(Data provided)

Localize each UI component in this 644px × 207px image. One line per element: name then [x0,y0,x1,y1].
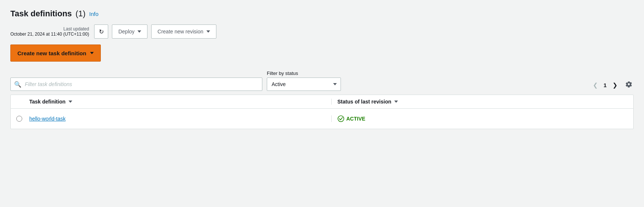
task-def-link[interactable]: hello-world-task [29,116,66,122]
row-status-text: ACTIVE [346,116,365,122]
search-input[interactable] [10,78,262,91]
last-updated-label: Last updated [63,26,89,32]
row-status-cell: ACTIVE [332,115,634,122]
last-updated-block: Last updated October 21, 2024 at 11:40 (… [10,26,89,37]
create-task-def-chevron-icon [90,52,94,54]
task-definitions-table: Task definition Status of last revision … [10,95,634,129]
create-revision-chevron-icon [206,30,210,33]
table-header-row: Task definition Status of last revision [11,95,633,109]
deploy-button[interactable]: Deploy [112,24,147,39]
svg-point-0 [338,116,344,122]
create-revision-button[interactable]: Create new revision [151,24,216,39]
table-col-taskdef-header: Task definition [28,99,332,105]
col-status-sort-icon[interactable] [394,101,398,103]
table-col-status-header: Status of last revision [332,99,634,105]
refresh-icon: ↻ [99,28,104,35]
create-revision-label: Create new revision [157,29,203,34]
row-radio-col [11,116,28,122]
create-task-def-button[interactable]: Create new task definition [10,45,101,62]
refresh-button[interactable]: ↻ [94,24,108,39]
toolbar: Last updated October 21, 2024 at 11:40 (… [10,24,634,39]
filter-status-wrap: Filter by status Active Inactive All [267,70,341,91]
table-row: hello-world-task ACTIVE [11,109,633,129]
row-taskdef-cell: hello-world-task [28,115,332,122]
col-taskdef-label: Task definition [29,99,66,105]
page-header: Task definitions (1) Info [10,9,634,19]
filter-controls: 🔍 Filter by status Active Inactive All ❮… [10,70,634,91]
task-count-badge: (1) [76,9,86,19]
status-check-icon [338,115,344,122]
filter-status-select[interactable]: Active Inactive All [267,78,341,91]
filter-status-label: Filter by status [267,70,341,76]
create-task-def-label: Create new task definition [17,50,86,56]
deploy-label: Deploy [118,29,135,34]
pagination: ❮ 1 ❯ [591,79,634,91]
current-page: 1 [602,82,608,88]
table-settings-button[interactable] [624,79,634,91]
next-page-button[interactable]: ❯ [610,80,620,90]
row-radio-input[interactable] [16,116,22,122]
info-link[interactable]: Info [89,11,99,17]
deploy-chevron-icon [137,30,141,33]
page-title: Task definitions [10,9,72,19]
col-taskdef-sort-icon[interactable] [69,101,72,103]
last-updated-value: October 21, 2024 at 11:40 (UTC+11:00) [10,32,89,37]
prev-page-button[interactable]: ❮ [591,80,600,90]
check-circle-svg [338,115,344,122]
search-wrap: 🔍 [10,78,262,91]
gear-icon [625,81,632,88]
col-status-label: Status of last revision [338,99,391,105]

(End Data provided)

*What to work on*
Every line that contains the string "deploy" should be copied from the records.

*Answer*
deploy-button[interactable]: Deploy [112,24,147,39]
deploy-label: Deploy [118,29,135,34]
deploy-chevron-icon [137,30,141,33]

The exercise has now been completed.